▸ **RECORDS SUPPLIED**

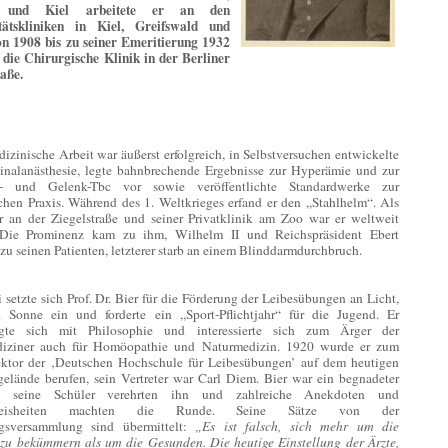
g und Kiel arbeitete er an den
itätskliniken in Kiel, Greifswald und
n 1908 bis zu seiner Emeritierung 1932
r die Chirurgische Klinik in der Berliner
raße.
izinische Arbeit war äußerst erfolgreich, in Selbstversuchen entwickelte
pinalanästhesie, legte bahnbrechende Ergebnisse zur Hyperämie und zur
- und Gelenk-Tbc vor sowie veröffentlichte Standardwerke zur
schen Praxis. Während des 1. Weltkrieges erfand er den „Stahlhelm“. Als
r an der Ziegelstraße und seiner Privatklinik am Zoo war er weltweit
 Die Prominenz kam zu ihm, Wilhelm II und Reichspräsident Ebert
zu seinen Patienten, letzterer starb an einem Blinddarmdurchbruch.
setzte sich Prof. Dr. Bier für die Förderung der Leibesübungen an Licht,
 Sonne ein und forderte ein „Sport-Pflichtjahr“ für die Jugend. Er
tigte sich mit Philosophie und interessierte sich zum Ärger der
iziner auch für Homöopathie und Naturmedizin. 1920 wurde er zum
ektor der ‚Deutschen Hochschule für Leibesübungen’ auf dem heutigen
elände berufen, sein Vertreter war Carl Diem. Bier war ein begnadeter
or, seine Schüler verehrten ihn und zahlreiche Anekdoten und
weisheiten machten die Runde. Seine Sätze von der
gsversammlung sind übermittelt:
„Es ist falsch, sich mehr um die
zu bekümmern als um die Gesunden. Die heutige Einstellung der Ärzte,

▸ **DIRECTIONS**
Only the pictures are to be left out; the rest of the material above should be printed verbatim.

▸ **SOLUTION TO THIS PROBLEM**
g und Kiel arbeitete er an den
itätskliniken in Kiel, Greifswald und
n 1908 bis zu seiner Emeritierung 1932
r die Chirurgische Klinik in der Berliner
raße.
izinische Arbeit war äußerst erfolgreich, in Selbstversuchen entwickelte
pinalanästhesie, legte bahnbrechende Ergebnisse zur Hyperämie und zur
- und Gelenk-Tbc vor sowie veröffentlichte Standardwerke zur
schen Praxis. Während des 1. Weltkrieges erfand er den „Stahlhelm“. Als
r an der Ziegelstraße und seiner Privatklinik am Zoo war er weltweit
 Die Prominenz kam zu ihm, Wilhelm II und Reichspräsident Ebert
zu seinen Patienten, letzterer starb an einem Blinddarmdurchbruch.
setzte sich Prof. Dr. Bier für die Förderung der Leibesübungen an Licht,
 Sonne ein und forderte ein „Sport-Pflichtjahr“ für die Jugend. Er
tigte sich mit Philosophie und interessierte sich zum Ärger der
iziner auch für Homöopathie und Naturmedizin. 1920 wurde er zum
ektor der ‚Deutschen Hochschule für Leibesübungen’ auf dem heutigen
elände berufen, sein Vertreter war Carl Diem. Bier war ein begnadeter
or, seine Schüler verehrten ihn und zahlreiche Anekdoten und
weisheiten machten die Runde. Seine Sätze von der
gsversammlung sind übermittelt:
„Es ist falsch, sich mehr um die
zu bekümmern als um die Gesunden. Die heutige Einstellung der Ärzte,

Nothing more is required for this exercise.